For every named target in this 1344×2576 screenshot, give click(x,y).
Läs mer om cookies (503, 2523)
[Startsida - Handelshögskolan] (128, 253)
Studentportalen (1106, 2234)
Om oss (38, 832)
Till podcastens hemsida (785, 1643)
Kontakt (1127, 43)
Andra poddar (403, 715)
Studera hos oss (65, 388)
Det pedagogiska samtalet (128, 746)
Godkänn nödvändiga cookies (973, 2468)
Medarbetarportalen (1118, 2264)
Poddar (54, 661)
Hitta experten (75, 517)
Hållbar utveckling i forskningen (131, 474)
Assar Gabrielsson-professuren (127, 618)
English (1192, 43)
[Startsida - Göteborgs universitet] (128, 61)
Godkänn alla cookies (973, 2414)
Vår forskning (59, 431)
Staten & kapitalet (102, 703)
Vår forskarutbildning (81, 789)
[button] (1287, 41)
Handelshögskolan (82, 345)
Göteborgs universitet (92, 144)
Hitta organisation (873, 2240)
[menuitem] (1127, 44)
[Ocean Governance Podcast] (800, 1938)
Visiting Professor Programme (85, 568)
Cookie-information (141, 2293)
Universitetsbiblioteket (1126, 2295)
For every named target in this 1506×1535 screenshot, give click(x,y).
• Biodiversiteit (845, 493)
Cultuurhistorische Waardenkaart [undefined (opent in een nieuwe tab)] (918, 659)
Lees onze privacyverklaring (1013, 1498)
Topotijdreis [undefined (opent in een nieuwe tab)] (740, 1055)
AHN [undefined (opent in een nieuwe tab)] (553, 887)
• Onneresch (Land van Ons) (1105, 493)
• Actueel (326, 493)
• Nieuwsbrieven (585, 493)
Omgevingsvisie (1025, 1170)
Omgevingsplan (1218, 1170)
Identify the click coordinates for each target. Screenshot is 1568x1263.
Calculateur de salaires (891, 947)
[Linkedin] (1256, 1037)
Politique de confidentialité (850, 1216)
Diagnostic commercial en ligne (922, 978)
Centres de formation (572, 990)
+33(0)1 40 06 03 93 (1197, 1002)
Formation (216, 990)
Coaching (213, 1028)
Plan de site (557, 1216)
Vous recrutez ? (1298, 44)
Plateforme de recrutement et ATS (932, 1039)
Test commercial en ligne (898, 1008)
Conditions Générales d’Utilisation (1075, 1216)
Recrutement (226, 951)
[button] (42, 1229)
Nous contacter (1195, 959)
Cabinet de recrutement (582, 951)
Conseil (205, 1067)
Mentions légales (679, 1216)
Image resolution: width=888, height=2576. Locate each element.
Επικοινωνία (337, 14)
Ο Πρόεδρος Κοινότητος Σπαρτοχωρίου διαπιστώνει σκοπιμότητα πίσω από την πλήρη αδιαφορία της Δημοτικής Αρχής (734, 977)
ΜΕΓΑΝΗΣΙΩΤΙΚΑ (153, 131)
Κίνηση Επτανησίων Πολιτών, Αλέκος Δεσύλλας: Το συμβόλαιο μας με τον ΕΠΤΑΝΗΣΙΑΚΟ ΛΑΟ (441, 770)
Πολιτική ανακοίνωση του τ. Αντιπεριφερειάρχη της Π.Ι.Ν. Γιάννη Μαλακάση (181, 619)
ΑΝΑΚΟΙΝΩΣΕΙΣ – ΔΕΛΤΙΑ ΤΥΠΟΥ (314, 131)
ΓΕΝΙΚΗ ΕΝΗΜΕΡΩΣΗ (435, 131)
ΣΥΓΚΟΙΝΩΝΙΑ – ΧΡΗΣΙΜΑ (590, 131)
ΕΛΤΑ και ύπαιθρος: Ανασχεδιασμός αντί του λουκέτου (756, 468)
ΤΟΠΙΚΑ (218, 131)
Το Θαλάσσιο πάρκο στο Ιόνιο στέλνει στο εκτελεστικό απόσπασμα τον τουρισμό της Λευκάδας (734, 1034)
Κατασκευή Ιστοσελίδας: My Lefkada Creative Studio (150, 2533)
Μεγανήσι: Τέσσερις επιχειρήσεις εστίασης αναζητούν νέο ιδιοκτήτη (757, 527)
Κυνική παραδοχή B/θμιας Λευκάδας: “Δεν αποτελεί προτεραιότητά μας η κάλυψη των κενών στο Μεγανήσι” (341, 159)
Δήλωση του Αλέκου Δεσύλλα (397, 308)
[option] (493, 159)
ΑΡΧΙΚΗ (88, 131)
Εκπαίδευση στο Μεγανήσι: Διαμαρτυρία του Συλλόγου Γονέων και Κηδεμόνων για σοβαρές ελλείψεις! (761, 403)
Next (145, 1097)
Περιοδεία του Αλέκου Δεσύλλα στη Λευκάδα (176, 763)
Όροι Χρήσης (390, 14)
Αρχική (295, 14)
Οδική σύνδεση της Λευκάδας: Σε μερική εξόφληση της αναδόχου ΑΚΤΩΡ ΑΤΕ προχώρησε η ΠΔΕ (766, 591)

- Your goal -
Return all lines of the data in which the string "Αλέκου" appears.

- Answer section -
Δήλωση του Αλέκου Δεσύλλα (397, 308)
Περιοδεία του Αλέκου Δεσύλλα στη Λευκάδα (176, 763)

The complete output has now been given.